*What you will do*. Send back exactly the lines from the opening line of the records below through the one with "(incluyendo los datos de investigación).".

(Transcribed page contents)
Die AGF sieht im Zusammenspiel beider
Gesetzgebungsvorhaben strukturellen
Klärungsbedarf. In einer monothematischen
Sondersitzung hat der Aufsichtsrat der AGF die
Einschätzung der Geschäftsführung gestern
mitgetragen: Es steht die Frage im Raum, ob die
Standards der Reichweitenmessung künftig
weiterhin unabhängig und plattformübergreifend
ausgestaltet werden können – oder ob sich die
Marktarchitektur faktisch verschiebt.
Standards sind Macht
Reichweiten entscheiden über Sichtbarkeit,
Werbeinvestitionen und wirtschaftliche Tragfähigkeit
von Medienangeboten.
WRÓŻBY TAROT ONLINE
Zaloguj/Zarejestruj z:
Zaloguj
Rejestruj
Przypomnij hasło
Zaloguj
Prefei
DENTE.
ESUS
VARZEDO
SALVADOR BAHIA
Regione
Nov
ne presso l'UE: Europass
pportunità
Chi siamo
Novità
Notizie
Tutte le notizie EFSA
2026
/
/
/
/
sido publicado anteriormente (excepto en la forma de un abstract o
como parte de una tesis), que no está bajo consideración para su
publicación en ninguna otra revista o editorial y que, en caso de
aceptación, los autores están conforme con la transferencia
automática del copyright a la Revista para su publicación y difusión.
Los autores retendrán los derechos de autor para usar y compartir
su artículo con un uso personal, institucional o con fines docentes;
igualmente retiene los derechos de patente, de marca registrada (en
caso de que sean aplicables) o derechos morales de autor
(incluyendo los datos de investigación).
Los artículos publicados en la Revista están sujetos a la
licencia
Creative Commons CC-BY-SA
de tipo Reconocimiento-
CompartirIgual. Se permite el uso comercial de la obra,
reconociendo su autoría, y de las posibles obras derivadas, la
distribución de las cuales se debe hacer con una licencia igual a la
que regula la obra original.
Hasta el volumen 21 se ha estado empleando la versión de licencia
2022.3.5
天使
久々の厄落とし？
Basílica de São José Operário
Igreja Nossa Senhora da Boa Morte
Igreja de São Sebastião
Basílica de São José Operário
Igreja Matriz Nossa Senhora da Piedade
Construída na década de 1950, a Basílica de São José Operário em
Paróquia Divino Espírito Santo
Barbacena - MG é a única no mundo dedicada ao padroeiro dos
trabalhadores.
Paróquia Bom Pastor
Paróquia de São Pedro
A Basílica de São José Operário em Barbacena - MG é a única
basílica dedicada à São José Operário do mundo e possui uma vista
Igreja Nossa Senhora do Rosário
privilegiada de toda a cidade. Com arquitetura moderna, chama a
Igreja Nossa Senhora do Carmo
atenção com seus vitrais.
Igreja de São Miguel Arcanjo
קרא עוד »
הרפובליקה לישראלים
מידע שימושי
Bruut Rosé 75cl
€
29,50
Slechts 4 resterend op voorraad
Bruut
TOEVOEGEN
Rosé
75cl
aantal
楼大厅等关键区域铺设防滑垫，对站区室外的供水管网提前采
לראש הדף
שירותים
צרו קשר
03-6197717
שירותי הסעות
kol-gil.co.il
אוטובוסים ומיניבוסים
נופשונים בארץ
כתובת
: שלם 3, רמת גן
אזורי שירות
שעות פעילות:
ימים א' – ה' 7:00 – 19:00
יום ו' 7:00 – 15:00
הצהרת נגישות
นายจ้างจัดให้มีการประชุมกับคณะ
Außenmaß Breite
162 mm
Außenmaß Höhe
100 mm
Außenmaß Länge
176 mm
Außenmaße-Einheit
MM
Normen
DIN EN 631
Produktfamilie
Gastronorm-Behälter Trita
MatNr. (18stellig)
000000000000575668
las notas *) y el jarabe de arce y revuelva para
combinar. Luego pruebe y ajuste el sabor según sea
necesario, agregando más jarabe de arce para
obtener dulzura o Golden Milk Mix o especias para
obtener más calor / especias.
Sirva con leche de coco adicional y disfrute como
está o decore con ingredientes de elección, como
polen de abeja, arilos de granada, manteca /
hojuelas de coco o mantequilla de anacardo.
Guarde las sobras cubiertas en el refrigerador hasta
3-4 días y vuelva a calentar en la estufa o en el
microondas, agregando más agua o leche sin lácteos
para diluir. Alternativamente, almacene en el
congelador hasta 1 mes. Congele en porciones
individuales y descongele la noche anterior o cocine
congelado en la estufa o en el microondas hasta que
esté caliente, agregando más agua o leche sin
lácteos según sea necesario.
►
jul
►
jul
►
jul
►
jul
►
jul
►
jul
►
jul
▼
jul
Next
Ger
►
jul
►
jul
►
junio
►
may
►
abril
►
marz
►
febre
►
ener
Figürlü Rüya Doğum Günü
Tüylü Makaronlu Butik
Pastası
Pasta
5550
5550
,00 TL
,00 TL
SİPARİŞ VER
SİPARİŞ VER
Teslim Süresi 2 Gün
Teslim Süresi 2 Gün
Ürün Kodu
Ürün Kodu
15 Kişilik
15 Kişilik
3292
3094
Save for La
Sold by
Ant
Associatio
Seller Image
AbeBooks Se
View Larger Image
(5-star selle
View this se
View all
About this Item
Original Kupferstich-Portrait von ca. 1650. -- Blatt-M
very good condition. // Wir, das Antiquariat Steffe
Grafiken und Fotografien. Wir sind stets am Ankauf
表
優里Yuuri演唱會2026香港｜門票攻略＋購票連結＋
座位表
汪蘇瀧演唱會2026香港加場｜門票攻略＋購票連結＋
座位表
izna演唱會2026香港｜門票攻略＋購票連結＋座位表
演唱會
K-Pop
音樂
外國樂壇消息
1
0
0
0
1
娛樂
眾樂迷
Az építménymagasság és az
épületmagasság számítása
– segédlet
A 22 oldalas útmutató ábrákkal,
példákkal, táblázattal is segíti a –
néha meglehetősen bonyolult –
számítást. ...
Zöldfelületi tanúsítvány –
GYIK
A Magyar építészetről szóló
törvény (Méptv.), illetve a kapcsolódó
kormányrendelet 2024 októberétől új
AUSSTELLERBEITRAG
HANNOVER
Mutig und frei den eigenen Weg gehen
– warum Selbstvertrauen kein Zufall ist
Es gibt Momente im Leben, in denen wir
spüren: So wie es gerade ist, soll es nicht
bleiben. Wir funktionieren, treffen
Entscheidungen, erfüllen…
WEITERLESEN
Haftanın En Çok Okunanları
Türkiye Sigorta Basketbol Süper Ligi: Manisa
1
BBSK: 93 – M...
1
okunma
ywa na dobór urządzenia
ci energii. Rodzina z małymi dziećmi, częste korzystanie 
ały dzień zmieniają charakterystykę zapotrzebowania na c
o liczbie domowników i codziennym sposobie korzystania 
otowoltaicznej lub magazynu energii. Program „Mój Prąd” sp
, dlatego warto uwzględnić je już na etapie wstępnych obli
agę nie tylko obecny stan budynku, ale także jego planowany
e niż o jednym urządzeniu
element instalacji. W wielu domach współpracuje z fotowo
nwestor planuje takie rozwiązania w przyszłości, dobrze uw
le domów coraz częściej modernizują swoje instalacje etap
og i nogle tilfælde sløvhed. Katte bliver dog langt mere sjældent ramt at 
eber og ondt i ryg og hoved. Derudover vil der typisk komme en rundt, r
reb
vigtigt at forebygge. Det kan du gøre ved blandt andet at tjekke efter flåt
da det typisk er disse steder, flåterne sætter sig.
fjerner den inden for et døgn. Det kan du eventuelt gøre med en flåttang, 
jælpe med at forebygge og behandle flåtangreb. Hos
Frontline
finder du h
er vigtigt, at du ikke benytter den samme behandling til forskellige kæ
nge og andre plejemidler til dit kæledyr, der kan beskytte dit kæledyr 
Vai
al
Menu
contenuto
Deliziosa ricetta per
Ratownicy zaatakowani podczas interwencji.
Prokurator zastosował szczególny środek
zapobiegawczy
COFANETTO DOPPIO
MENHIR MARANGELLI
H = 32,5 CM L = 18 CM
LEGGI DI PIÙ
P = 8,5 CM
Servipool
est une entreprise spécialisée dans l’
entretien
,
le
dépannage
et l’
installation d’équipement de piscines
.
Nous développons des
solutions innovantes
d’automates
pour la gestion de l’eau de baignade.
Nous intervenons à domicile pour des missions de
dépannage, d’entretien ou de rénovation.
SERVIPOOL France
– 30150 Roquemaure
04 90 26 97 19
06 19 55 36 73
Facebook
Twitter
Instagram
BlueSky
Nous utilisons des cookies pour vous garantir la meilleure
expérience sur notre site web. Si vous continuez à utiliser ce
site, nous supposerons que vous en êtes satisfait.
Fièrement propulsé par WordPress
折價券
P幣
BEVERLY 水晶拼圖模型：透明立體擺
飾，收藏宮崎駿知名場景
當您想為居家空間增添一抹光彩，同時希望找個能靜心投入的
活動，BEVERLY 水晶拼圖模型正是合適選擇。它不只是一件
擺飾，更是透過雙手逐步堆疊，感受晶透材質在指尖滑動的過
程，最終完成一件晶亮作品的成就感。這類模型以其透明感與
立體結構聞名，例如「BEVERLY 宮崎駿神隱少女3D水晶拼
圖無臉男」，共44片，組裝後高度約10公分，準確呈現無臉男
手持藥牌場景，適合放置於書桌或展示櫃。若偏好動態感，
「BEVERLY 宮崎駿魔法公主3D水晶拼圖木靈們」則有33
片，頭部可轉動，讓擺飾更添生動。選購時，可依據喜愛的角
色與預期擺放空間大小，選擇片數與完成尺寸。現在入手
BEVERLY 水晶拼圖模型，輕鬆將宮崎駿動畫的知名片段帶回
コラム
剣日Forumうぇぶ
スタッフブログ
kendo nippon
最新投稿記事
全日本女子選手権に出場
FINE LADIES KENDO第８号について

*Answer for the task*.
Die AGF sieht im Zusammenspiel beider
Gesetzgebungsvorhaben strukturellen
Klärungsbedarf. In einer monothematischen
Sondersitzung hat der Aufsichtsrat der AGF die
Einschätzung der Geschäftsführung gestern
mitgetragen: Es steht die Frage im Raum, ob die
Standards der Reichweitenmessung künftig
weiterhin unabhängig und plattformübergreifend
ausgestaltet werden können – oder ob sich die
Marktarchitektur faktisch verschiebt.
Standards sind Macht
Reichweiten entscheiden über Sichtbarkeit,
Werbeinvestitionen und wirtschaftliche Tragfähigkeit
von Medienangeboten.
WRÓŻBY TAROT ONLINE
Zaloguj/Zarejestruj z:
Zaloguj
Rejestruj
Przypomnij hasło
Zaloguj
Prefei
DENTE.
ESUS
VARZEDO
SALVADOR BAHIA
Regione
Nov
ne presso l'UE: Europass
pportunità
Chi siamo
Novità
Notizie
Tutte le notizie EFSA
2026
/
/
/
/
sido publicado anteriormente (excepto en la forma de un abstract o
como parte de una tesis), que no está bajo consideración para su
publicación en ninguna otra revista o editorial y que, en caso de
aceptación, los autores están conforme con la transferencia
automática del copyright a la Revista para su publicación y difusión.
Los autores retendrán los derechos de autor para usar y compartir
su artículo con un uso personal, institucional o con fines docentes;
igualmente retiene los derechos de patente, de marca registrada (en
caso de que sean aplicables) o derechos morales de autor
(incluyendo los datos de investigación).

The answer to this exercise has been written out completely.